Given entries below:

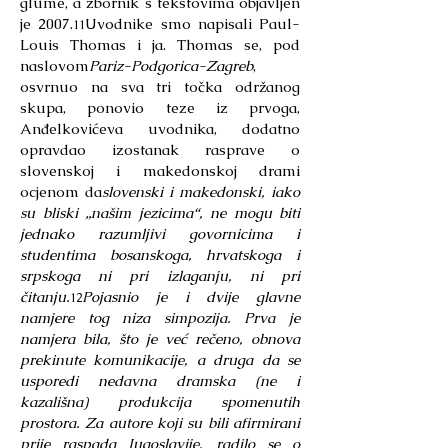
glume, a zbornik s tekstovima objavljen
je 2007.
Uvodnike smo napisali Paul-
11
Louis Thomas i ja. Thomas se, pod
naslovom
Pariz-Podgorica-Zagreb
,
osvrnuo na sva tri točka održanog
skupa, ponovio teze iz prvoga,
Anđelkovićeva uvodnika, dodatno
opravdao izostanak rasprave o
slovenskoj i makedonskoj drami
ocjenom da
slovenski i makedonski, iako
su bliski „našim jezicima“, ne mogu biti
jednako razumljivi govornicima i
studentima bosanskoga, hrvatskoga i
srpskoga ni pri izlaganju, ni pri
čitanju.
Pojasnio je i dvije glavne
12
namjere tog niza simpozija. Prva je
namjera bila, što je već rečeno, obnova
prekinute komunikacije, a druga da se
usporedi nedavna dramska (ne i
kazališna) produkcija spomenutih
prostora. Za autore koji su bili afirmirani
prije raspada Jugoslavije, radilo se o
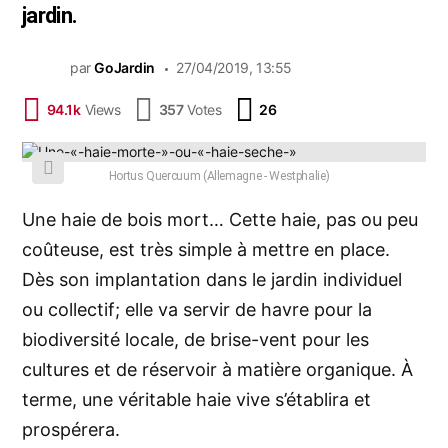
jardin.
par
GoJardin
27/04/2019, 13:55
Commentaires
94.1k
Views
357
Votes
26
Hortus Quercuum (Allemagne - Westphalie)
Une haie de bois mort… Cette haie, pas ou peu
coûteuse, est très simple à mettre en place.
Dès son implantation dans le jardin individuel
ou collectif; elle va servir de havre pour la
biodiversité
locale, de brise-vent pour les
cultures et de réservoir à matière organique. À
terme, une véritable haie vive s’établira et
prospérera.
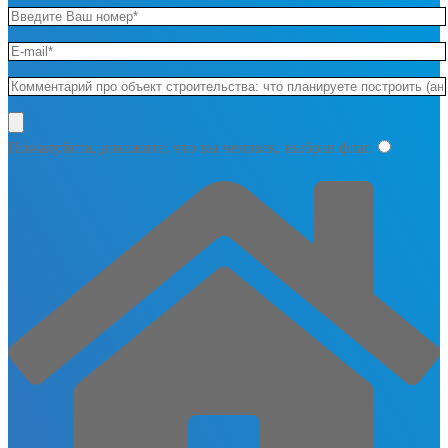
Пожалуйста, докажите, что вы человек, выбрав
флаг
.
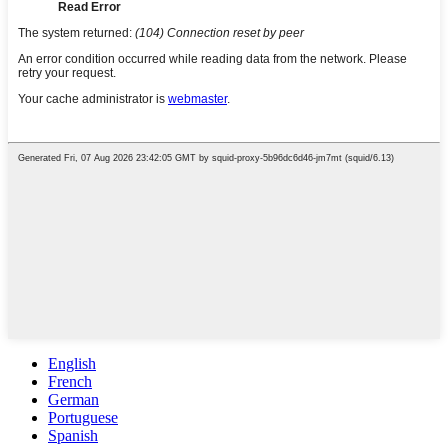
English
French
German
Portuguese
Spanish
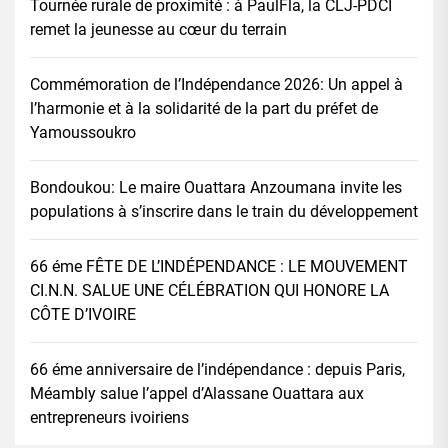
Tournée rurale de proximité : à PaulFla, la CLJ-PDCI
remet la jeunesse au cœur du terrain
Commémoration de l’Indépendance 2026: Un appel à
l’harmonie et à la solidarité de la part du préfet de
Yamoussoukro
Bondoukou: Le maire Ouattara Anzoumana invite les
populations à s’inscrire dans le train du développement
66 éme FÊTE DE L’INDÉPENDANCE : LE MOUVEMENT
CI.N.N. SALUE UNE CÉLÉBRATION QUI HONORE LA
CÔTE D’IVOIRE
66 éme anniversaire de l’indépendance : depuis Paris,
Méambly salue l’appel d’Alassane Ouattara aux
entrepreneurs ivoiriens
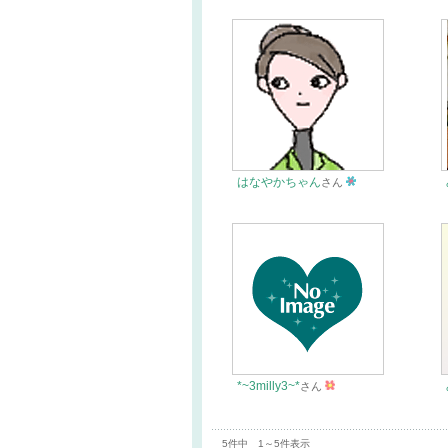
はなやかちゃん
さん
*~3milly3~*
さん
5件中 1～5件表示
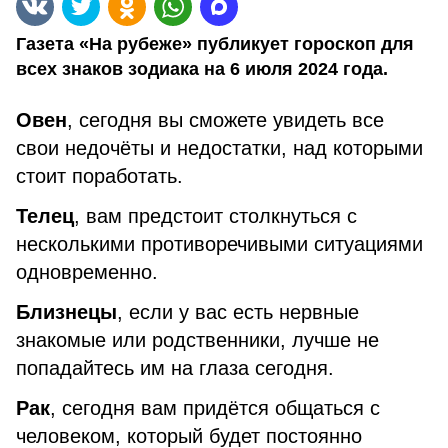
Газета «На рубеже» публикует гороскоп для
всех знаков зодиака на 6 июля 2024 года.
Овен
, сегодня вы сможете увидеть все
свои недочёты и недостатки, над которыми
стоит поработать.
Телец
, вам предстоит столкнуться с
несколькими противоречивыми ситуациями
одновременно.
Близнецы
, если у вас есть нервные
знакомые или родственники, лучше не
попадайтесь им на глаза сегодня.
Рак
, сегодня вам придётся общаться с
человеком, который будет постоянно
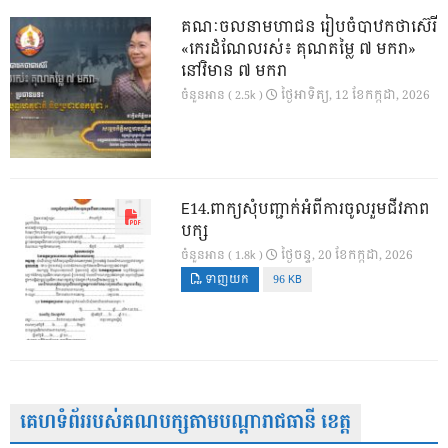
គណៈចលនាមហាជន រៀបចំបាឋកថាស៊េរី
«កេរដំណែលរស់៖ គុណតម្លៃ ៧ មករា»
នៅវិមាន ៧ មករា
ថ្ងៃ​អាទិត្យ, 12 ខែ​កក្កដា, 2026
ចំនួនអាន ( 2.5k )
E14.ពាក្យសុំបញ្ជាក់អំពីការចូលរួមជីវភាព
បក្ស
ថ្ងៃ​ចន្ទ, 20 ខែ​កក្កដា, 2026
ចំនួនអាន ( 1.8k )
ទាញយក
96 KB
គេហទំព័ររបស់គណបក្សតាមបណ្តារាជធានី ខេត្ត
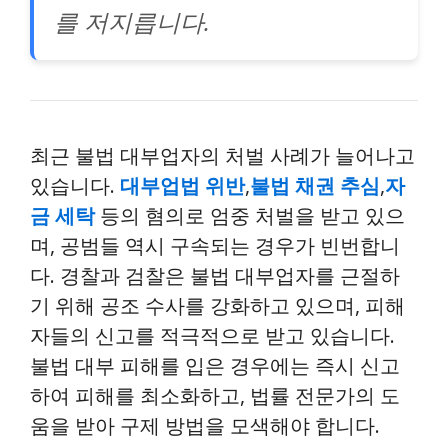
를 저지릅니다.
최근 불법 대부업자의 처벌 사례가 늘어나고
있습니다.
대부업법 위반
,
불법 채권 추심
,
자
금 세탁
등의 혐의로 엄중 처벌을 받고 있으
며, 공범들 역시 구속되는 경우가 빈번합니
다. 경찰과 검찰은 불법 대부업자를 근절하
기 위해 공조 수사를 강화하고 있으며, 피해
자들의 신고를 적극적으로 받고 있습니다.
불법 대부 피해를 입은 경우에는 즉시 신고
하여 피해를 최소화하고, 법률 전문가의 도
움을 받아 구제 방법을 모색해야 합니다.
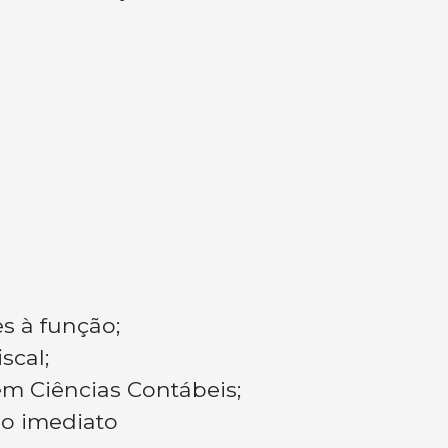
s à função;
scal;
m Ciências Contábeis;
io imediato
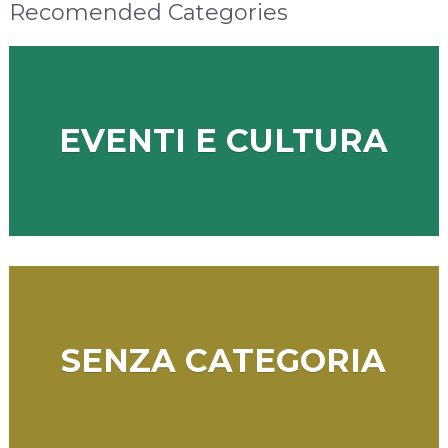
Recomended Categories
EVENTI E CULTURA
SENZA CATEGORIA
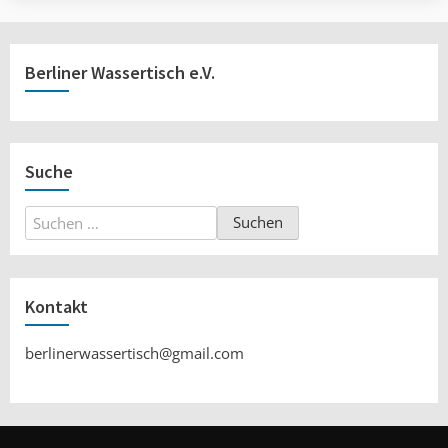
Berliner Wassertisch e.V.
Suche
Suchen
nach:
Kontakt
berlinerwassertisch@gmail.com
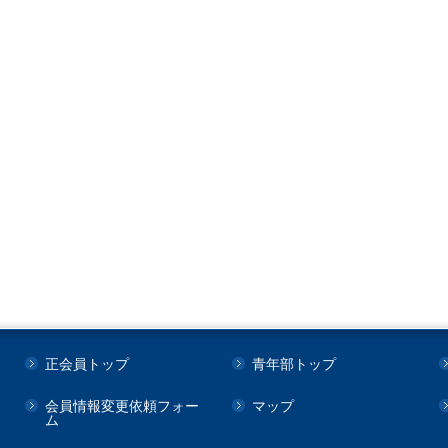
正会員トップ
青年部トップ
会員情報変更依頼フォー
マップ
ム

End of Given entries.

## What to do
Only an exact copy of the lines from the one with "знакомые или родственники, лучше не" through the last line of the data above is wanted, and no pictures.

## Exercise result
знакомые или родственники, лучше не
попадайтесь им на глаза сегодня.
Рак
, сегодня вам придётся общаться с
человеком, который будет постоянно
គណៈចលនាមហាជន រៀបចំបាឋកថាស៊េរី
«កេរដំណែលរស់៖ គុណតម្លៃ ៧ មករា»
នៅវិមាន ៧ មករា
ថ្ងៃ​អាទិត្យ, 12 ខែ​កក្កដា, 2026
ចំនួនអាន ( 2.5k )
E14.ពាក្យសុំបញ្ជាក់អំពីការចូលរួមជីវភាព
បក្ស
ថ្ងៃ​ចន្ទ, 20 ខែ​កក្កដា, 2026
ចំនួនអាន ( 1.8k )
ទាញយក
96 KB
គេហទំព័ររបស់គណបក្សតាមបណ្តារាជធានី ខេត្ត
를 저지릅니다.
최근 불법 대부업자의 처벌 사례가 늘어나고
있습니다.
대부업법 위반
,
불법 채권 추심
,
자
금 세탁
등의 혐의로 엄중 처벌을 받고 있으
며, 공범들 역시 구속되는 경우가 빈번합니
다. 경찰과 검찰은 불법 대부업자를 근절하
기 위해 공조 수사를 강화하고 있으며, 피해
자들의 신고를 적극적으로 받고 있습니다.
불법 대부 피해를 입은 경우에는 즉시 신고
하여 피해를 최소화하고, 법률 전문가의 도
움을 받아 구제 방법을 모색해야 합니다.
s à função;
scal;
m Ciências Contábeis;
io imediato
Recomended Categories
EVENTI E CULTURA
SENZA CATEGORIA
Berliner Wassertisch e.V.
Suche
Suchen
nach:
Kontakt
berlinerwassertisch@gmail.com
正会員トップ
青年部トップ
会員情報変更依頼フォー
マップ
ム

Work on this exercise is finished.